Records supplied:

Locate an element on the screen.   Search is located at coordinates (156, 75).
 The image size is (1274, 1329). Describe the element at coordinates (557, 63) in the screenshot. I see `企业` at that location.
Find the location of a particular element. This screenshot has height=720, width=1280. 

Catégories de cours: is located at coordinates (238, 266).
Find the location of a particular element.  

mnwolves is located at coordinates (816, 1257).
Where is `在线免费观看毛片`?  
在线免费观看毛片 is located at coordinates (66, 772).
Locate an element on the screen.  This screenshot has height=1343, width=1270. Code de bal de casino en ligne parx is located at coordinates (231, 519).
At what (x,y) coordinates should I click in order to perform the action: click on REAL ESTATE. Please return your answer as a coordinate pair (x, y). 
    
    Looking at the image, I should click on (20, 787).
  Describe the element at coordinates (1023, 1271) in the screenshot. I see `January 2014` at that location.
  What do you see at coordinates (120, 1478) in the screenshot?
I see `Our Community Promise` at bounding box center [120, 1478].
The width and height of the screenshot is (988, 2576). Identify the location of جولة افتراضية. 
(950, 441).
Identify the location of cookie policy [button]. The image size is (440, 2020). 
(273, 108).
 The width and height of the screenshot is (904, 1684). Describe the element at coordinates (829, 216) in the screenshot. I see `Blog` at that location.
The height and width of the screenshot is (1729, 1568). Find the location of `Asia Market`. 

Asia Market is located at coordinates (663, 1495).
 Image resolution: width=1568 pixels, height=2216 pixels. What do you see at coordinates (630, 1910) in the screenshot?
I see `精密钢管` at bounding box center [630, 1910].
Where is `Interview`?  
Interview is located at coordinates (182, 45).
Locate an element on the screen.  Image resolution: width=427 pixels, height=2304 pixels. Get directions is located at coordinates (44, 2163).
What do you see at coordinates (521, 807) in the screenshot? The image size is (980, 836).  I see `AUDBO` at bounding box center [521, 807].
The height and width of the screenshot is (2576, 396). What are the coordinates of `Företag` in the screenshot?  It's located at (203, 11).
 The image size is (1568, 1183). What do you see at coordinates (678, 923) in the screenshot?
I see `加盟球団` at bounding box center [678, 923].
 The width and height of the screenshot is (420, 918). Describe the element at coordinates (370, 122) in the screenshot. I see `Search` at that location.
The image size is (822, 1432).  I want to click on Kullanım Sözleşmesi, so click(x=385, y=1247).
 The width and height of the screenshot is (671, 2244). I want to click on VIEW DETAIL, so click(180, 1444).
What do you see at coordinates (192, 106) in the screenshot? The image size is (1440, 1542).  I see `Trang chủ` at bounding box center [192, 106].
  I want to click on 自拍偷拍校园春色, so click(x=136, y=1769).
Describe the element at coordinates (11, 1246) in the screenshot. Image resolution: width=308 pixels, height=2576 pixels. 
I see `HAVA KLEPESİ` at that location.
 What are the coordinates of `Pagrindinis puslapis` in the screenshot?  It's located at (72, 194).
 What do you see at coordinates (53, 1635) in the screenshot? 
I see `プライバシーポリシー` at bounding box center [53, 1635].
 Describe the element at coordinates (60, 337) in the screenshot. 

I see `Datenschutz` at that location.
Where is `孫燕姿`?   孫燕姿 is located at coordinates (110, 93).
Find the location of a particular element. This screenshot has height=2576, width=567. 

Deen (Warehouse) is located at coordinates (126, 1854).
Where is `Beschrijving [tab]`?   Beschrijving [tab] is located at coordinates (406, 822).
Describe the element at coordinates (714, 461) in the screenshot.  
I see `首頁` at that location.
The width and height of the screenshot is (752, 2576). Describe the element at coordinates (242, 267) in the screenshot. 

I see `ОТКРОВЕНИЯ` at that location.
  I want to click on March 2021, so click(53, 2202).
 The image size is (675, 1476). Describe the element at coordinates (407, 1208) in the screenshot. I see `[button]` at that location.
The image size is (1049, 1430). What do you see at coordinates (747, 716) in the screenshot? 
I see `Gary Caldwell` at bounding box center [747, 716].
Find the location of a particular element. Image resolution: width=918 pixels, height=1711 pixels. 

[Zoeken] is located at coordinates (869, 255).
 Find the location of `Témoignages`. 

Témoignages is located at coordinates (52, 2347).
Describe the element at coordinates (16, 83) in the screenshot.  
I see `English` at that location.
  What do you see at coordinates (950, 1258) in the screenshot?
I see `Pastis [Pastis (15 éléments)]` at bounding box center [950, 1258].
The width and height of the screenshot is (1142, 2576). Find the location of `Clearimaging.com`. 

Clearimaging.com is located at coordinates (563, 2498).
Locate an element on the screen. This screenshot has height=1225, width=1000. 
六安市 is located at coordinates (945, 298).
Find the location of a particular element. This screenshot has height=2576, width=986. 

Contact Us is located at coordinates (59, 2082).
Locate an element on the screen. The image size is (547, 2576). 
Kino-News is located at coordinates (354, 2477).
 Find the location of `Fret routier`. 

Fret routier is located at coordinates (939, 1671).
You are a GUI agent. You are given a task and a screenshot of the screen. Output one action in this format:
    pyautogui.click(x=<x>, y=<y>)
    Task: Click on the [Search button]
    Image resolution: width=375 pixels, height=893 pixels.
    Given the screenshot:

Task goal:
Repeat every line of the data precisely.

Reply to the task:
Locate an element on the screen.   Search is located at coordinates (156, 75).
 The image size is (1274, 1329). Describe the element at coordinates (557, 63) in the screenshot. I see `企业` at that location.
Find the location of a particular element. This screenshot has height=720, width=1280. 

Catégories de cours: is located at coordinates (238, 266).
Find the location of a particular element.  

mnwolves is located at coordinates (816, 1257).
Where is `在线免费观看毛片`?  
在线免费观看毛片 is located at coordinates (66, 772).
Locate an element on the screen.  This screenshot has height=1343, width=1270. Code de bal de casino en ligne parx is located at coordinates (231, 519).
At what (x,y) coordinates should I click in order to perform the action: click on REAL ESTATE. Please return your answer as a coordinate pair (x, y). 
    
    Looking at the image, I should click on (20, 787).
  Describe the element at coordinates (1023, 1271) in the screenshot. I see `January 2014` at that location.
  What do you see at coordinates (120, 1478) in the screenshot?
I see `Our Community Promise` at bounding box center [120, 1478].
The width and height of the screenshot is (988, 2576). Identify the location of جولة افتراضية. 
(950, 441).
Identify the location of cookie policy [button]. The image size is (440, 2020). 
(273, 108).
 The width and height of the screenshot is (904, 1684). Describe the element at coordinates (829, 216) in the screenshot. I see `Blog` at that location.
The height and width of the screenshot is (1729, 1568). Find the location of `Asia Market`. 

Asia Market is located at coordinates (663, 1495).
 Image resolution: width=1568 pixels, height=2216 pixels. What do you see at coordinates (630, 1910) in the screenshot?
I see `精密钢管` at bounding box center [630, 1910].
Where is `Interview`?  
Interview is located at coordinates (182, 45).
Locate an element on the screen.  Image resolution: width=427 pixels, height=2304 pixels. Get directions is located at coordinates (44, 2163).
What do you see at coordinates (521, 807) in the screenshot? The image size is (980, 836).  I see `AUDBO` at bounding box center [521, 807].
The height and width of the screenshot is (2576, 396). What are the coordinates of `Företag` in the screenshot?  It's located at (203, 11).
 The image size is (1568, 1183). What do you see at coordinates (678, 923) in the screenshot?
I see `加盟球団` at bounding box center [678, 923].
 The width and height of the screenshot is (420, 918). Describe the element at coordinates (370, 122) in the screenshot. I see `Search` at that location.
The image size is (822, 1432).  I want to click on Kullanım Sözleşmesi, so click(x=385, y=1247).
 The width and height of the screenshot is (671, 2244). I want to click on VIEW DETAIL, so click(180, 1444).
What do you see at coordinates (192, 106) in the screenshot? The image size is (1440, 1542).  I see `Trang chủ` at bounding box center [192, 106].
  I want to click on 自拍偷拍校园春色, so click(x=136, y=1769).
Describe the element at coordinates (11, 1246) in the screenshot. Image resolution: width=308 pixels, height=2576 pixels. 
I see `HAVA KLEPESİ` at that location.
 What are the coordinates of `Pagrindinis puslapis` in the screenshot?  It's located at (72, 194).
 What do you see at coordinates (53, 1635) in the screenshot? 
I see `プライバシーポリシー` at bounding box center [53, 1635].
 Describe the element at coordinates (60, 337) in the screenshot. 

I see `Datenschutz` at that location.
Where is `孫燕姿`?   孫燕姿 is located at coordinates (110, 93).
Find the location of a particular element. This screenshot has height=2576, width=567. 

Deen (Warehouse) is located at coordinates (126, 1854).
Where is `Beschrijving [tab]`?   Beschrijving [tab] is located at coordinates (406, 822).
Describe the element at coordinates (714, 461) in the screenshot.  
I see `首頁` at that location.
The width and height of the screenshot is (752, 2576). Describe the element at coordinates (242, 267) in the screenshot. 

I see `ОТКРОВЕНИЯ` at that location.
  I want to click on March 2021, so click(53, 2202).
 The image size is (675, 1476). Describe the element at coordinates (407, 1208) in the screenshot. I see `[button]` at that location.
The image size is (1049, 1430). What do you see at coordinates (747, 716) in the screenshot? 
I see `Gary Caldwell` at bounding box center [747, 716].
Find the location of a particular element. Image resolution: width=918 pixels, height=1711 pixels. 

[Zoeken] is located at coordinates (869, 255).
 Find the location of `Témoignages`. 

Témoignages is located at coordinates (52, 2347).
Describe the element at coordinates (16, 83) in the screenshot.  
I see `English` at that location.
  What do you see at coordinates (950, 1258) in the screenshot?
I see `Pastis [Pastis (15 éléments)]` at bounding box center [950, 1258].
The width and height of the screenshot is (1142, 2576). Find the location of `Clearimaging.com`. 

Clearimaging.com is located at coordinates (563, 2498).
Locate an element on the screen. This screenshot has height=1225, width=1000. 
六安市 is located at coordinates (945, 298).
Find the location of a particular element. This screenshot has height=2576, width=986. 

Contact Us is located at coordinates (59, 2082).
Locate an element on the screen. The image size is (547, 2576). 
Kino-News is located at coordinates (354, 2477).
 Find the location of `Fret routier`. 

Fret routier is located at coordinates (939, 1671).
You are a GUI agent. You are given a task and a screenshot of the screen. Output one action in this format:
    pyautogui.click(x=<x>, y=<y>)
    Task: Click on the [Search button]
    Image resolution: width=375 pixels, height=893 pixels.
    Given the screenshot:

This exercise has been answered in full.